### Task brief
Retype, exactly as they appear below, the lines between the line holding "ndo lees esto?" and the line holding "acceso al trono", both ends included.

========

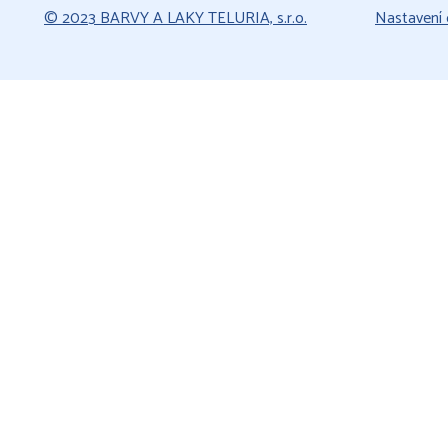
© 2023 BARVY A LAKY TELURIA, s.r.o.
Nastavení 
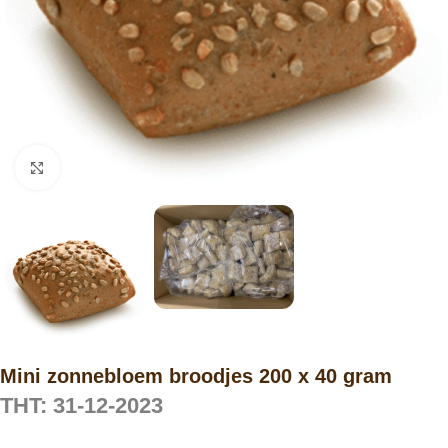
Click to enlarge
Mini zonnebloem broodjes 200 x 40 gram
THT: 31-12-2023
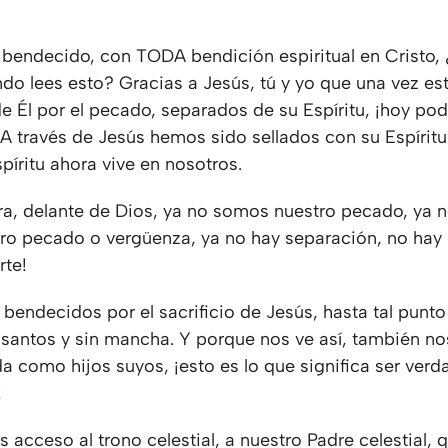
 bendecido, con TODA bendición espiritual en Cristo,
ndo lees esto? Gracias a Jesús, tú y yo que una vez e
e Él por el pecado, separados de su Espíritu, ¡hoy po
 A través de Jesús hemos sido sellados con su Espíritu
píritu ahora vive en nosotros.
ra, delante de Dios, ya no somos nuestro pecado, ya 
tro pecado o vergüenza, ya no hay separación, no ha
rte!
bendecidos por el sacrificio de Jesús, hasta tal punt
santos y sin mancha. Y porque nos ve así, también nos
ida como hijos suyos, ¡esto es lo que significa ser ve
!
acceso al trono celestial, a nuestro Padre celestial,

========

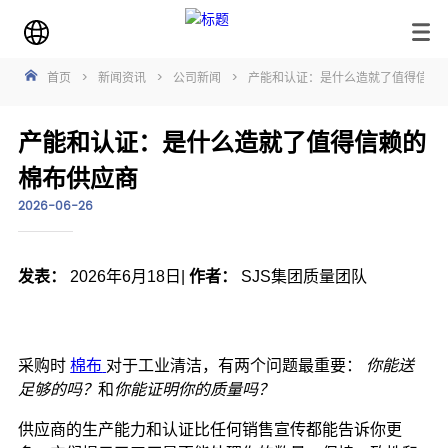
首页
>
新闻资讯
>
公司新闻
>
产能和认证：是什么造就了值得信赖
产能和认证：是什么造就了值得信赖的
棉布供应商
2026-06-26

========

### Written solution
ndo lees esto? Gracias a Jesús, tú y yo que una vez e
e Él por el pecado, separados de su Espíritu, ¡hoy po
 A través de Jesús hemos sido sellados con su Espíritu
píritu ahora vive en nosotros.
ra, delante de Dios, ya no somos nuestro pecado, ya 
tro pecado o vergüenza, ya no hay separación, no ha
rte!
bendecidos por el sacrificio de Jesús, hasta tal punt
santos y sin mancha. Y porque nos ve así, también nos
ida como hijos suyos, ¡esto es lo que significa ser ve
!
acceso al trono celestial, a nuestro Padre celestial,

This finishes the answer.